Ilustración: María Luisa Hodgson
Si David Cánovas presentó hace poco más de un año un documental sobre Miguel Velázquez, el mejor boxeador canario de todos los tiempos, ahora es Ana Sánchez-Gijón quien retrata la vida de Juan Fernando Pérez (Kid Vereje), dos veces campeón de España de boxeo amateur (1989 y 1990) en pesos mosca y gallo. Las crónicas periodísticas de Antonio Salgado se cuentan hoy en la pantalla grande y en ella, una vez más, la gloria y el miedo a besar la lona encienden la pasión de un deporte que suda y sangra en el cuadrilátero y es metáfora de vida.

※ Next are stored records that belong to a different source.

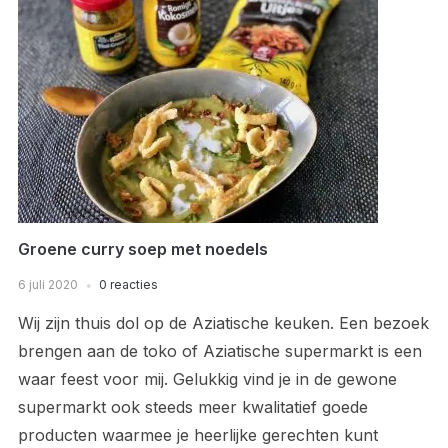
Groene curry soep met noedels
6 juli 2020
0 reacties
Wij zijn thuis dol op de Aziatische keuken. Een bezoek
brengen aan de toko of Aziatische supermarkt is een
waar feest voor mij. Gelukkig vind je in de gewone
supermarkt ook steeds meer kwalitatief goede
producten waarmee je heerlijke gerechten kunt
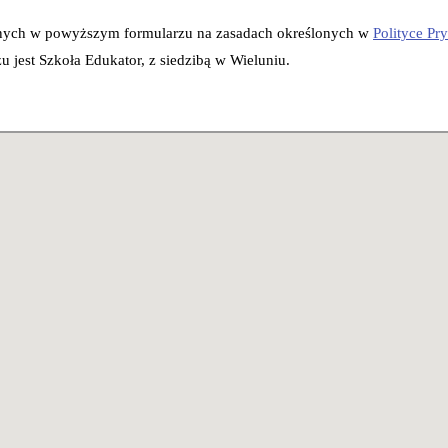
nych w powyższym formularzu na zasadach określonych w
Polityce Pr
jest Szkoła Edukator, z siedzibą w Wieluniu.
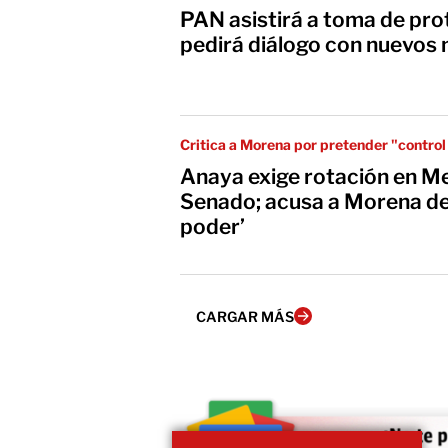
PAN asistirá a toma de pro
pedirá diálogo con nuevos 
Critica a Morena por pretender "control 
Anaya exige rotación en Me
Senado; acusa a Morena de
poder’
CARGAR MÁS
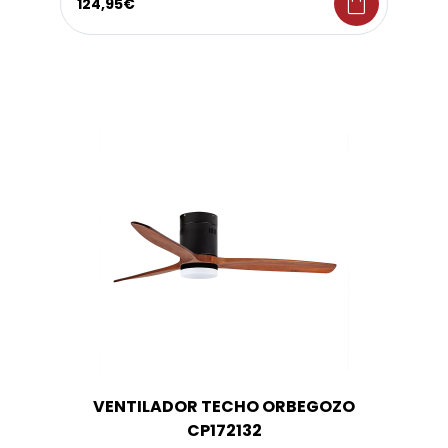
shopping_bag
124,95€
VENTILADOR TECHO ORBEGOZO
CP172132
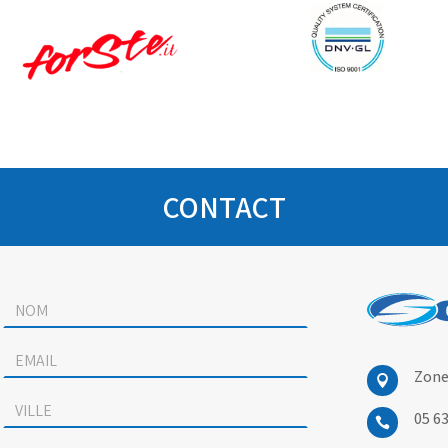
CONTACT
Zone

05 6

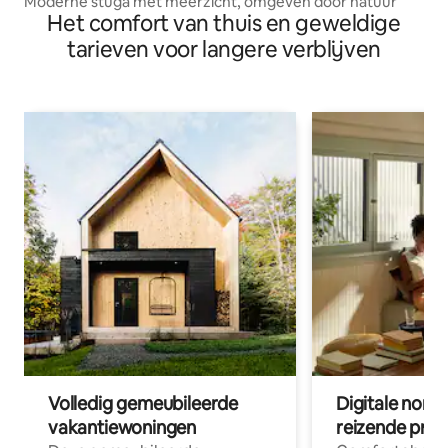
Moderne stuga met meerzicht, omgeven door natuur
Het comfort van thuis en geweldige
tarieven voor langere verblijven
Volledig gemeubileerde
Digitale nom
vakantiewoningen
reizende prof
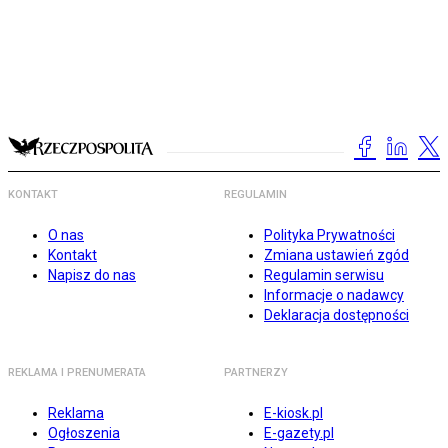
KONTAKT
REGULAMIN
O nas
Polityka Prywatności
Kontakt
Zmiana ustawień zgód
Napisz do nas
Regulamin serwisu
Informacje o nadawcy
Deklaracja dostępności
REKLAMA I PRENUMERATA
PARTNERZY
Reklama
E-kiosk.pl
Ogłoszenia
E-gazety.pl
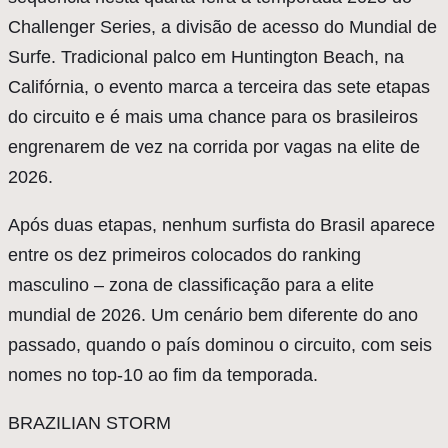
Challenger Series, a divisão de acesso do Mundial de
Surfe. Tradicional palco em Huntington Beach, na
Califórnia, o evento marca a terceira das sete etapas
do circuito e é mais uma chance para os brasileiros
engrenarem de vez na corrida por vagas na elite de
2026.
Após duas etapas, nenhum surfista do Brasil aparece
entre os dez primeiros colocados do ranking
masculino – zona de classificação para a elite
mundial de 2026. Um cenário bem diferente do ano
passado, quando o país dominou o circuito, com seis
nomes no top-10 ao fim da temporada.
BRAZILIAN STORM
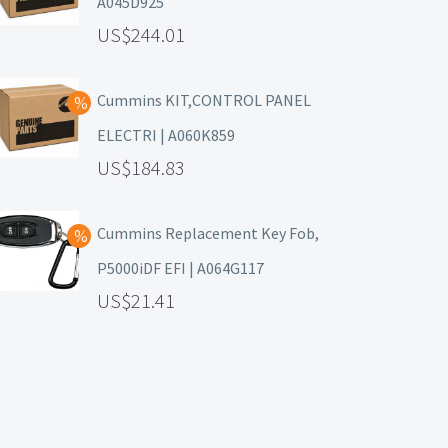
A045D925
244.01
Cummins KIT,CONTROL PANEL
ELECTRI | A060K859
184.83
Cummins Replacement Key Fob,
P5000iDF EFI | A064G117
21.41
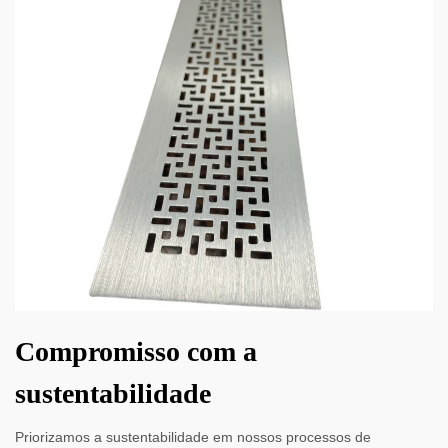
Compromisso com a
sustentabilidade
Priorizamos a sustentabilidade em nossos processos de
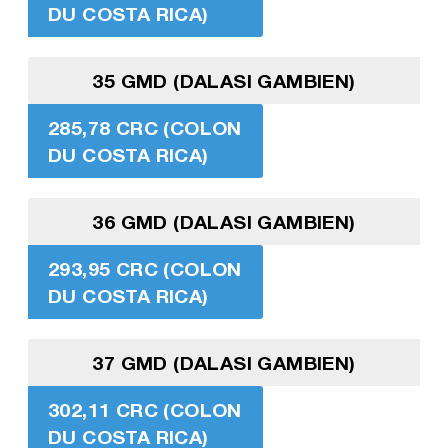
DU COSTA RICA)
35 GMD (DALASI GAMBIEN)
285,78 CRC (COLON
DU COSTA RICA)
36 GMD (DALASI GAMBIEN)
293,95 CRC (COLON
DU COSTA RICA)
37 GMD (DALASI GAMBIEN)
302,11 CRC (COLON
DU COSTA RICA)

El metraje reciente del cine en estas Islas no podría escribirse sin la mirada de Ana Sánchez-Gijón y sin las de Juan Antonio Castaño (Mengue) y Alfonso Ruiz, quienes en 1994 soñaron grande. Por eso, en la primera película de Ana como directora no podían faltar sus dos socios del alma. Y de tantos rings.
Emocional largometraje de universos paralelos y sentido del humor. El que transmiten sus personajes cosidos en la calle y, en especial, el del protagonista, que se viste de niño, de joven y de viejo (el actual) para sanar heridas y reírse de ellas. Y compartirlas en Pedro Álvarez en torno a una mesa con vaso vino y con otros púgiles de alcurnia de patria chica: Tajinaste, Gómez o el propio Velázquez. Vereje no es feliz sin sus amigos de pelea.

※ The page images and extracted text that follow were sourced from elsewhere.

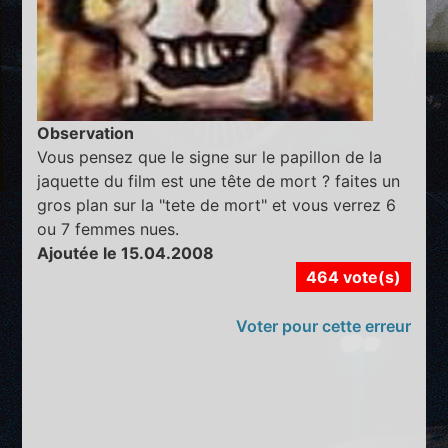
Observation
Vous pensez que le signe sur le papillon de la
jaquette du film est une tête de mort ? faites un
gros plan sur la "tete de mort" et vous verrez 6
ou 7 femmes nues.
Ajoutée le 15.04.2008
464 vote(s)
Voter pour cette erreur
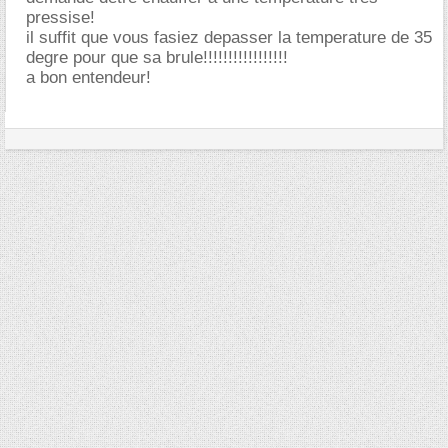
pressise!
il suffit que vous fasiez depasser la temperature de 35
degre pour que sa brule!!!!!!!!!!!!!!!!!
a bon entendeur!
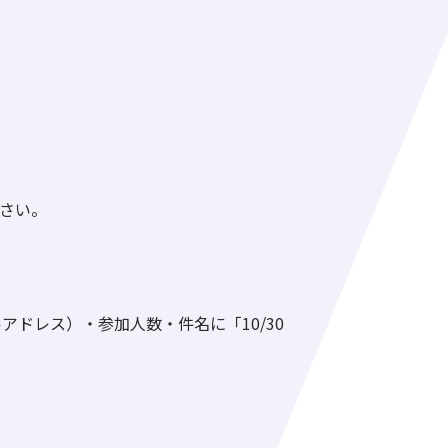
ださい。
ドレス）・参加人数・件名に「10/30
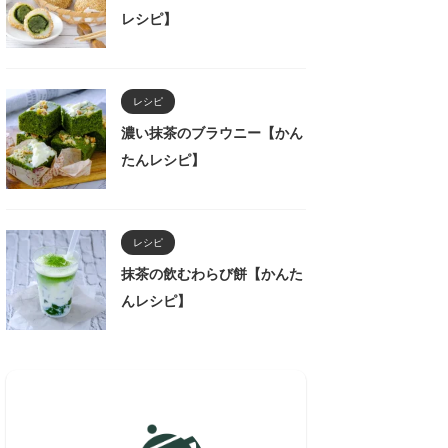
レシピ】
レシピ
濃い抹茶のブラウニー【かん
たんレシピ】
レシピ
抹茶の飲むわらび餅【かんた
んレシピ】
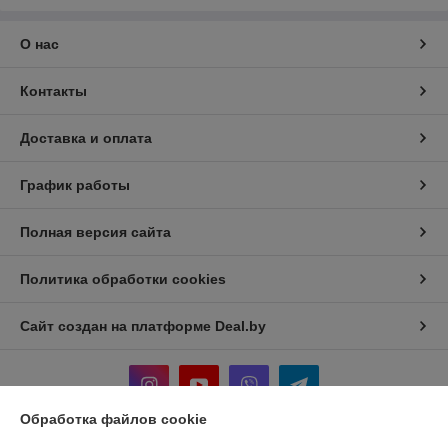
О нас
Контакты
Доставка и оплата
График работы
Полная версия сайта
Политика обработки cookies
Сайт создан на платформе Deal.by
Обработка файлов cookie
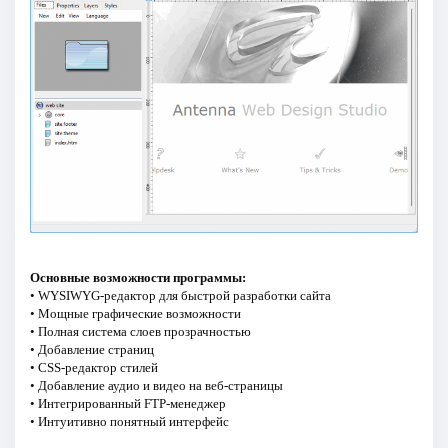
Основные возможности программы:
• WYSIWYG-редактор для быстрой разработки сайта
• Мощные графические возможности
• Полная система слоев прозрачностью
• Добавление страниц
• CSS-редактор стилей
• Добавление аудио и видео на веб-страницы
• Интегрированный FTP-менеджер
• Интуитивно понятный интерфейс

Qué fácil parece cuando viene rodado. Y qué endiablado cuando el Antón Pirulero se canta en la Casa Cuna y de ahí, con trece años, a trabajar en bares y arrimarse a la leche con gofio de la Nana, «una mujer buena». Lógico con un padre de aquella manera y una madre a quien nunca abrazó porque no estaba.
Jornadas de golfería sana, dos meses y pico en la Cárcel de Benito Pérez Armas y una película en el Cine Fraga que cambia la vida: Yo hice a Roque III (Mariano Ozores, 1980). Diez pesetas.
La coña de Pajares y Esteso marcan la senda de Juan Fernando. Cautivado por los mamporros, se pega como una lapa al preparador Jesús Rodríguez en el Gimnasio del Pabellón Municipal de Deportes de la Capital tinerfeña. Directos y ganchos al saco de boxeo y el debut en septiembre de 1982: empate («Me partió la nariz y no me enteré»). Ja, ja, ja… Kid Vereje tiene guasa. Y en estas, Nina, su segunda «verdadera madre» después de Nana, entra en sus días de trompadas y un primer KO que deja fuera de combate al rival. ¡Qué bien sienta!
Del barrio de Santa Clara pasa a Roque Bermejo. Y el pichón emplumado corteja a Nieves («La mujer de mi vida») que viene de La Palma. Y hasta la fecha, feliz con ella a su manera, cuatro hijas y platos de cochino con arroz en su casa de Pedro Álvarez.
La pena suya fue no pasar a profesional, pero Dios y las vueltas disponen. Lo importante es que Kid Vereje tuvo el poder para cambiar su historia, pese a la orfandad y el horizonte mohíno. Nunca olvidará el consejo de Sor Aurora en la playa de Las Teresitas.
Sánchez-Gijón dibuja una trama sin moralinas de salón en un Tenerife real, social y tremendamente humano. Renglones que se enderezan, a veces, con solo oír, ver y callar. Y con el amor fecundo que protege la infancia lo mejor que sabe.
Hay oficio (mucho) en el filme. Sobresaliente la fotografía de Mengue, la posproducción de Alfonso Ruiz, la banda sonora de Christian Solís y los trabajos dramáticos de los papeles principales y los de la gente corriente. Difícil amalgama que la directora guionizó con maestría junto a Cynthia Alvarado.
En los crepúsculos de la Punta del Hidalgo y en incontables corazones santos e inocentes brillan historias como la de Kid Vereje.